MATERIAL AND METHODS
Forty three consenting patients of psoriasis presenting with moderate to severe psoriasis over a period of one year were enrolled after written/informed consent. PsoriasisArea-and-Severity Index (PASI) score of 6-12 or body surface area (BSA) involvement up to 10% was considered moderate psoriasis while PASI score >12 or BSA involvement >10% was considered severe psoriasis [11]. The study was approved by the Institutional Protocol Review Board and Institutional Ethics Committee (Rgn no. ECR/490/Inst/HP/2013). Patients <18 years of age, having BMI >30 or weighing <30 kg, women who were pregnant, lactating or unwilling for an effective regimen of contraception, patients with psoriatic arthritis, any systemic disease (hepatorenal or hematologic impairment, deranged lipid profile acute infection requiring antimicrobial therapy, uncontrolled hypertension or diabetes mellitus, neoplasias, psychiatric illness), or a long history of alcohol intake were excluded. A detailed history and clinical examination were recorded in all eligible patients. Laboratory investigations were performed in all patients, biweekly during the first month and every month during the next two months and included complete blood counts, fasting blood sugar, lipid profile, serum creatinine, serum urea, serum glutamine pyruvate transaminase (SGPT), serum glutamine oxalate transaminase (SGOT), alkaline phosphatase, and serum bilirubin (total and conjugated). Chest X-ray and serum electrolytes were performed at the beginning and at the end of the treatment in each patient.
Forty-three patients were eligible for the study. They were assigned alternately to Group-A for weekly dose of methotrexate (Methotrexate Group) or Group-B for daily dose of isotretinoin (Isotretinoin Group) with option to withdraw any time from the study. Patients already on any antipsoriasis treatment were given a wash off period of 2 and 4 weeks for topical and systemic therapy respectively. Photographic records were kept in all patients before and after the treatment.
Treatment Protocols
Group-A patients received once a week oral methotrexate 15 mg (given in two divided doses at an interval of 12 hours) and Group-B patients received isotretinoin 30 mg/d PO. Patients were evaluated every two weekly for first 4 weeks and once in 4 weeks thereafter for the next 8weeks. Side effects known to be associated with methotrexateor isotretinoin, as well as other side effects that seem relevant to the treatment were evaluated on every visit. The treatment was stopped immediately in the event of intolerable adverse drug reaction. Only emollients and antihistamines in both the groups and folate supplements and anti-emetics for Group-A (methotrexate group) patients were allowed during the study.
Patient Evaluation
Reduction in PASI score was the primary outcome measure. The PASI score, as proposed originally by Fredriksson and Pettersson [12], was determined initially at base line, at 2 weeks during the next month, and at 4 weekly intervals thereafter. The improvement was graded according to reduction in PASI scores as shown in Table 1. PASI scores were compared with respective pretreatment baseline values at end of the study and their percentage reduction was analyzed statistically using paired t-test and independent t-test. A ‘p’ value less than 0.05 calculated at 5% level (95% confidence limits) was considered statistically significant.
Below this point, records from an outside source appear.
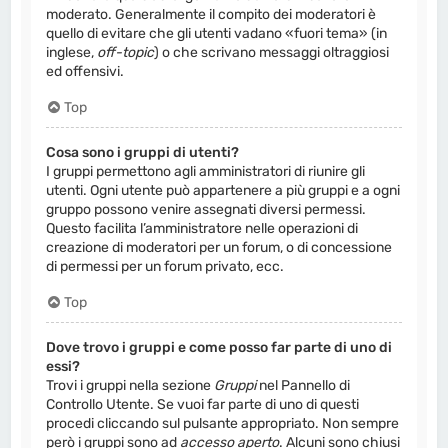
moderato. Generalmente il compito dei moderatori è
quello di evitare che gli utenti vadano «fuori tema» (in
inglese,
off-topic
) o che scrivano messaggi oltraggiosi
ed offensivi.
Top
Cosa sono i gruppi di utenti?
I gruppi permettono agli amministratori di riunire gli
utenti. Ogni utente può appartenere a più gruppi e a ogni
gruppo possono venire assegnati diversi permessi.
Questo facilita l’amministratore nelle operazioni di
creazione di moderatori per un forum, o di concessione
di permessi per un forum privato, ecc.
Top
Dove trovo i gruppi e come posso far parte di uno di
essi?
Trovi i gruppi nella sezione
Gruppi
nel Pannello di
Controllo Utente. Se vuoi far parte di uno di questi
procedi cliccando sul pulsante appropriato. Non sempre
però i gruppi sono ad
accesso aperto
. Alcuni sono chiusi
Table 1: Grades of improvement by reduction in PASI Score
The study design is registered with Central Trial Registry (CTRI: REF/2013/05/005087).
Ethics
This study was performed on human subjects; thus, all patients were aware of the presence of the study and they were fully informed about the drug and its side-effects.
RESULTS
Baseline demographic and disease severity scores of 43 (M: F 30:13) patients are shown in Table 2. The majority, 27(62.8%) patients were aged between 31 and 60 years. The PASI score ranged between 6 and 22.8 (mean 12.15±5.15) and overall duration of psoriasis was 6 months to 24 (mean 8.59±7.33) years. Two patients from Group-B opted for methotrexate treatment due to disease exacerbation or un-satisfaction with treatment response. Other 16 patients dropped out at various stages of the study (Fig. 1). Baseline characteristics of 25 (M: F 17:8) patients, 14 patients in Group-A and 11 patients in Group-B, who completed the study are shown in Table 3.
Table 2: Pretreatment baseline characteristics of all enrolled patients
Table 3: Pretreatment baseline characteristics of the patients who completed the study
Both methotrexate and isotretinoin were effective in the treatment of psoriasis (Figs 2 and 3). Overall 92% of all patients, 14 patients in Group-A and 9 patients in Group-B, had reached the threshold for a minimal response which means a 25% reduction from baseline in PASI score after 12 weeks of treatment. The mean percentage reduction in the PASI scores of patients from the respective pretreatment levels in both groups was also statistically significant (p <0.05) at each follow up at 2, 4, 8, and 12 weeks and improved progressively as the treatment progressed (Fig. 4, Table 4). Methotrexate was more effective than isotretinoin at all follow up visits as the difference in percentage reduction in PASI score of both groups was statistically significant (p < 0.05) at the end of 2 weeks, 4 weeks, 8 weeks and 12 weeks. At the end of 2 weeks 8 (57.14%) patients in Group-A showed mild improvement while 5 (35.71%) patients were non-responders. However, at the end of four weeks 9 (64.29%) patients showed moderate improvement and 4 (28.57%) patients had mild improvement. Seven (50%) patients continued to improve until end of 8 weeks. At the end of the study 4 (28.57%) patients had marked improvement and 5 (35.71%) patients showed complete remission. Ten (90.9%) patients in Group-B were non-responders initially at 2 weeks but 4 (36.36%) patients among these showed mild improvement at 4 weeks. At the end of 8 weeks mild improvement or no response was observed in 4 (36.36%) patients each. However, at the end of study marked to complete remission, moderate improvement or mild improvement occurred in 3(27.27%) patients each (Fig. 5).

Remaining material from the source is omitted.